# shanghai:overrated?



## shibuya_suki (Apr 24, 2005)

i dont think its crap therad,anyway,pls wjox explain to me


----------



## demanjo (Dec 9, 2003)

Yes i do think it is over-rated.


----------



## benedetton_alexandra (Jul 17, 2005)

no


----------



## goschio (Dec 2, 2002)

its pretty underrated!


----------



## samsonyuen (Sep 23, 2003)

Yes!


----------



## maxpowers20 (Jun 4, 2004)

Yes!

Finally, someone who agrees! I think the Pudong skyline is ugly as hell, and no-where near the top skylines in the world, it looks cheap, tacky, and out of place. You can't just make a nice skyline out of the blue! (e.g. Dubai - ugly as sin)


----------



## kikurashi (Jul 2, 2005)

Shanghai was filthy and dirty when I went there. So yes, pretty overrated.


----------



## samsonyuen (Sep 23, 2003)

I am no fan of the skyline, especially the Oriental Pearl. Uggh! However, I think it's amazing how much they've built in such a short amount of time.


----------



## Tom_Green (Sep 4, 2004)

Shanghai is for China a city like Paris for France, London for the UK and if China continues to grow it will be one of the greatest citys in the world, maybe the largest, too.


----------



## hkskyline (Sep 13, 2002)

There isn't much about Shanghai in here. For a city with such a big construction boom, it's quite under-rated.

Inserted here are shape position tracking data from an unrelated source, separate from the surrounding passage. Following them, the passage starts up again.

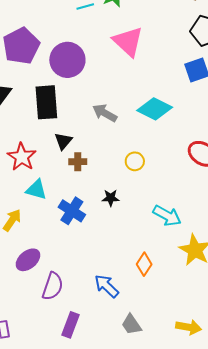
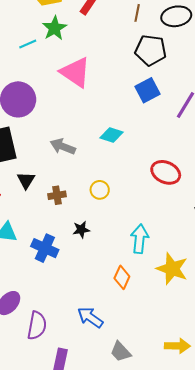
cyan diamond: (155, 109) -> (112, 135), size x0.7
brown cross: (78, 162) -> (57, 195), moved
cyan arrow: (167, 216) -> (140, 239), turned -104
orange diamond: (144, 264) -> (122, 277), moved

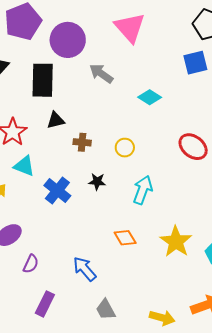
gray arrow: (63, 147) -> (101, 74), moved
black triangle: (26, 180) -> (56, 120), turned 30
cyan arrow: (140, 239) -> (143, 190), moved
orange diamond: (122, 277) -> (125, 238), turned -70
purple semicircle: (37, 326) -> (31, 264), size x0.7

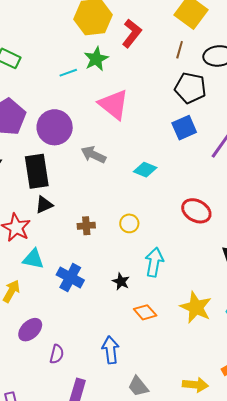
black triangle: (56, 120) -> (44, 205), moved
black star: (97, 182) -> (121, 282), moved, turned 30
blue arrow: (85, 269) -> (111, 350), turned 44

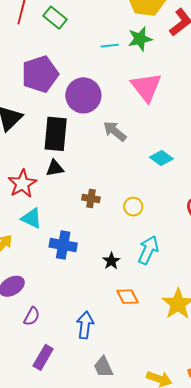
blue cross: (70, 277) -> (63, 245), turned -32

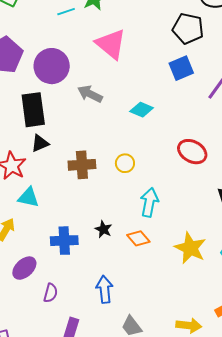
brown cross: (91, 198) -> (82, 165), size x1.5
blue cross: (63, 245) -> (64, 241), moved
black star: (111, 261) -> (103, 229), moved
orange diamond: (127, 297) -> (138, 238), moved

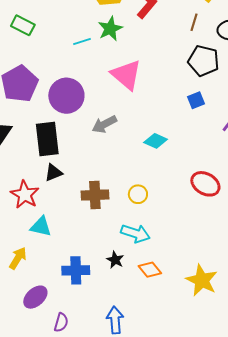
blue square: (181, 68) -> (196, 100), size x0.7
gray arrow: (90, 94) -> (104, 124), turned -55
cyan arrow: (149, 202) -> (136, 233), moved, turned 96

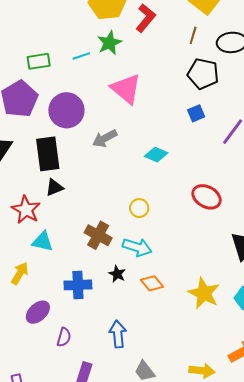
green rectangle: (23, 25) -> (39, 61), moved, turned -35
brown cross: (95, 195) -> (98, 235), moved, turned 32

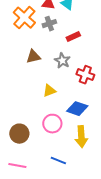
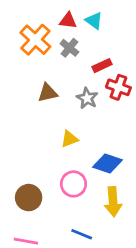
gray cross: (49, 24) -> (69, 48), turned -32
red cross: (85, 75) -> (118, 87), moved

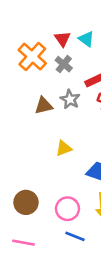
red triangle: (68, 21) -> (62, 39), turned 48
gray star: (87, 98) -> (70, 99), moved
pink circle: (73, 184) -> (67, 209), moved

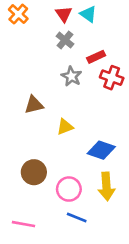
orange cross: (32, 57) -> (18, 14), moved, size x0.7
brown triangle: (44, 106) -> (34, 105), moved
brown circle: (26, 202) -> (34, 172), moved

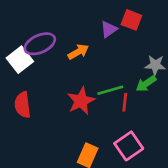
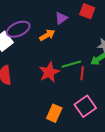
purple triangle: (109, 29) -> (61, 18), moved

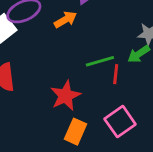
red star: (49, 72) -> (65, 96), moved

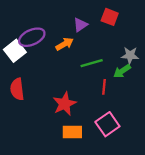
green line: (100, 61) -> (92, 63), moved
orange rectangle: (76, 132) -> (72, 132), turned 66

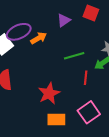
orange arrow: (65, 44) -> (39, 38), moved

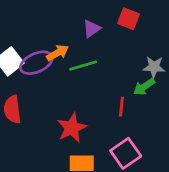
purple ellipse: (19, 32) -> (36, 63), moved
green line: (74, 56) -> (83, 66), moved

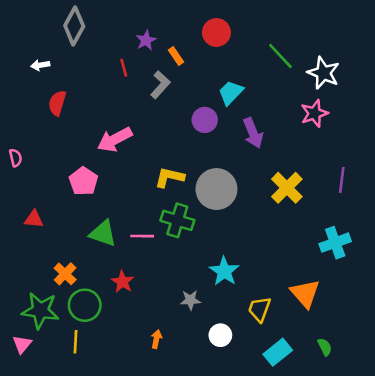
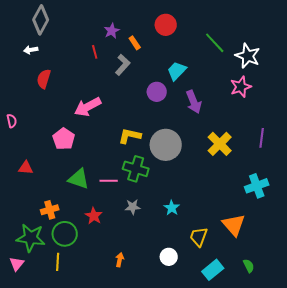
gray diamond: (74, 26) -> (41, 20), moved
cyan star: (224, 271) -> (172, 208), size x0.7
orange cross: (65, 274) -> (50, 210), turned 30
gray star: (190, 300) -> (133, 207), moved

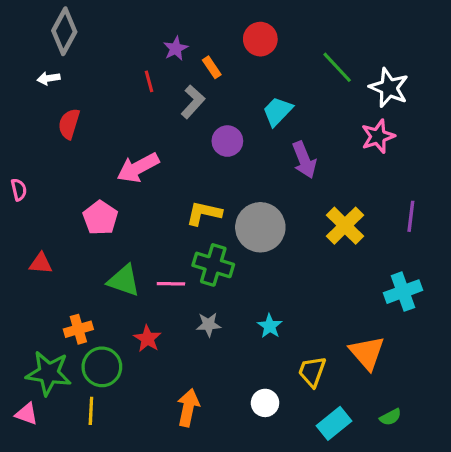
purple circle: (157, 92) -> (227, 141), moved
orange arrow: (120, 260) -> (188, 408), size x1.6
pink triangle: (17, 264) -> (27, 414), turned -49
green semicircle: (249, 266) -> (390, 417), turned 88

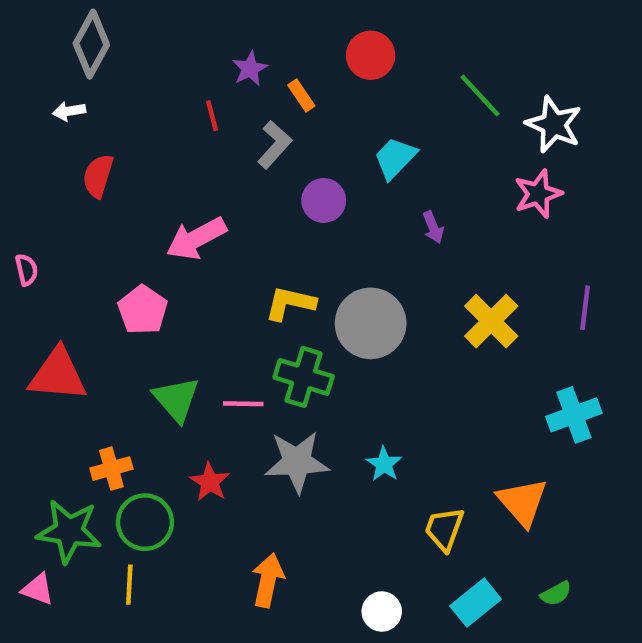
purple arrow: (304, 160) -> (433, 227), size x0.6
red triangle: (41, 263) -> (58, 375), size x1.8
green triangle: (124, 281) -> (176, 399), turned 30
gray star: (209, 325) -> (297, 462), size x1.8
white circle: (265, 403) -> (382, 612), moved

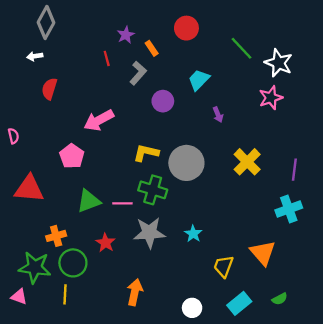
purple line: (585, 308) -> (294, 170), moved
green triangle: (176, 399) -> (89, 201), turned 50

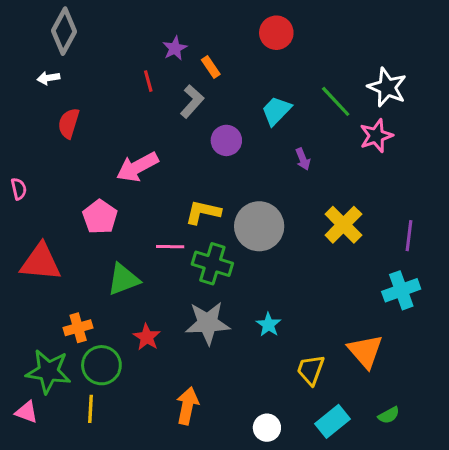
red circle: (186, 28) -> (276, 33), moved
green line: (241, 48) -> (336, 101), moved
pink line: (122, 203) -> (170, 247), moved

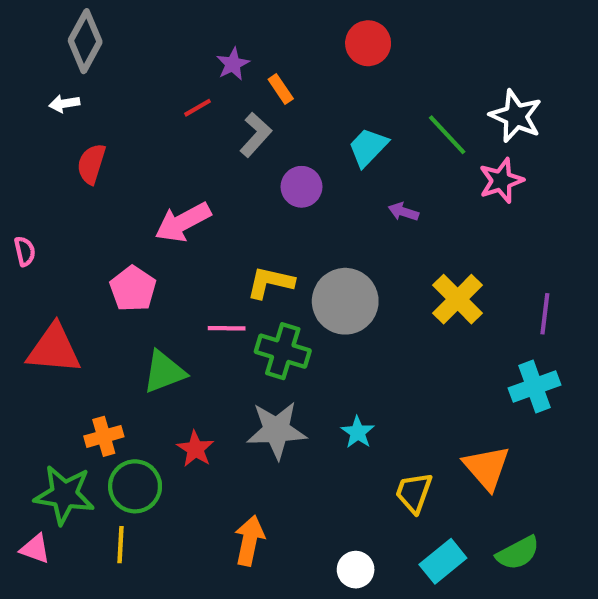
red line: (148, 81) -> (197, 108), turned 75
purple arrow: (303, 159) -> (403, 212), turned 130
green semicircle: (389, 415) -> (518, 553), size x1.5

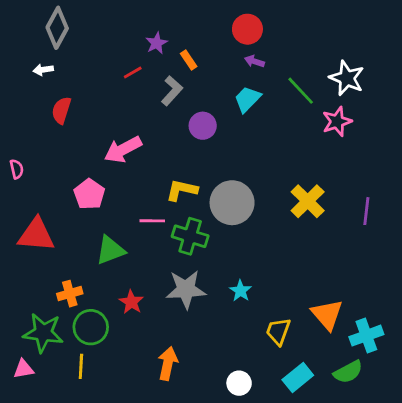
purple arrow: (403, 212) -> (254, 61), moved
cyan cross: (534, 387) -> (366, 336), moved
pink triangle: (35, 549) -> (24, 369), turned -30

Pudong is only one part of Shanghai. There is a lot of skyscraper activity in Puxi as well, and even more infrastructure projects in the peripheral areas.


----------



## staff (Oct 23, 2004)

All Chinese cities are terribly underrated in my parts of the world. All Asian cities are, actually.


----------



## Handsome (May 2, 2005)

How come Shanghai is overated????


----------



## Alex Pox (Jan 9, 2005)

Handsome said:


> How come Shanghai is overated????


Probably because people who haven't been there don't really know how dirty it is in the streets of Shanghai.


----------



## XiaoBai (Dec 10, 2002)

^Isn't really much dirtier than New York on whole.


----------



## Harkeb (Oct 12, 2004)

dunno, don't care about Chinese cities really.


----------



## asianguy (Jul 10, 2005)

kikurashi said:


> Shanghai was filthy and dirty when I went there. So yes, pretty overrated.


All other Asian cities and even American cities are filthy as compared to Japan, needless to say.


----------



## Hed Kandi (Aug 29, 2004)

As a european i'd sya i miss the underrated button here.
What i've seen so far on this forum i think it is underrated.


----------



## RafflesCity (Sep 11, 2002)

No its not overrrated.

There is much more to Shanghai than just the Pudong skyline.

Its a rather interesting city. Go there and discover for yourself.


----------



## Tom_Green (Sep 4, 2004)

Hed Kandi said:


> What i've seen so far on this forum i think it is underrated.


Childish King posting too many Chongging pics. If you only know this forum you could believe Chongging is a better,bigger city than Shanghai


----------



## Handsome (May 2, 2005)

we dont care how you look at Shanghai,thanks!!!!!!


----------